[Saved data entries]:
'''

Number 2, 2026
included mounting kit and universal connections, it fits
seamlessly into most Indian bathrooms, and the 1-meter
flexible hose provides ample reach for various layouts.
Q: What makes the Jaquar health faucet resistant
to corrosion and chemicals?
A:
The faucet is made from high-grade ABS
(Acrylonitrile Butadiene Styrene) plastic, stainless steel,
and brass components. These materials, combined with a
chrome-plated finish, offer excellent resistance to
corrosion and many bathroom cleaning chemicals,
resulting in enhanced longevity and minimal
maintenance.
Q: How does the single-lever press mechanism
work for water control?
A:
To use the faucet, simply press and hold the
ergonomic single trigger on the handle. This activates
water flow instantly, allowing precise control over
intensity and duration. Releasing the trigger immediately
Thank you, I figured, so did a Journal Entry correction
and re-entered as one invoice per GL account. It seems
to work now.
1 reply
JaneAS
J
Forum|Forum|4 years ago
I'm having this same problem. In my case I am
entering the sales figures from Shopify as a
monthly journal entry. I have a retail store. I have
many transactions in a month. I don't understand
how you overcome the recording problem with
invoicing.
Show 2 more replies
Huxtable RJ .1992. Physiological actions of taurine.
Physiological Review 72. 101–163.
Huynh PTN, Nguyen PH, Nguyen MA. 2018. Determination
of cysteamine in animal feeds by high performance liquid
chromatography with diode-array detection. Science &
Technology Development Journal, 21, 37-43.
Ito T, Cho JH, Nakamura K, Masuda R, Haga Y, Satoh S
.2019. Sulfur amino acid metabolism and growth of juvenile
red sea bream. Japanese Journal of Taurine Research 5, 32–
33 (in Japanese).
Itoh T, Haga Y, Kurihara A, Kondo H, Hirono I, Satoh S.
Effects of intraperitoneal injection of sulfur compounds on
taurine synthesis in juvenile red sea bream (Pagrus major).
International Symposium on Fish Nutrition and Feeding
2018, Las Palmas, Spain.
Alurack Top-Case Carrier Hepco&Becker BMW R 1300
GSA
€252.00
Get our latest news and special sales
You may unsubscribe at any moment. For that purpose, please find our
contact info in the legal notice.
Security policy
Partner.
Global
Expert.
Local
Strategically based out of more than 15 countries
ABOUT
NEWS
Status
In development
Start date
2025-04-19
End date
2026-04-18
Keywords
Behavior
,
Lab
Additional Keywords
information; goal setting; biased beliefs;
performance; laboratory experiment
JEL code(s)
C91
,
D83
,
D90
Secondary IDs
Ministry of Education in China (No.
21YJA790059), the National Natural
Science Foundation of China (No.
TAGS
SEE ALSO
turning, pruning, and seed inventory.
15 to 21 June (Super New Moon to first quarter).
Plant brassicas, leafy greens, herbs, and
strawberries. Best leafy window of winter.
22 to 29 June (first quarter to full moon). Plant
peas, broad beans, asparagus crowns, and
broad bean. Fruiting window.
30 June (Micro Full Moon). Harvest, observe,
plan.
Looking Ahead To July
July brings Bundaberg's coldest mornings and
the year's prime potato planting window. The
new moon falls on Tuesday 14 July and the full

'''

[WHAT IS REQUIRED]: Where a line of the data contains "high", copy that line.

[SOLUTION]:
The faucet is made from high-grade ABS
of cysteamine in animal feeds by high performance liquid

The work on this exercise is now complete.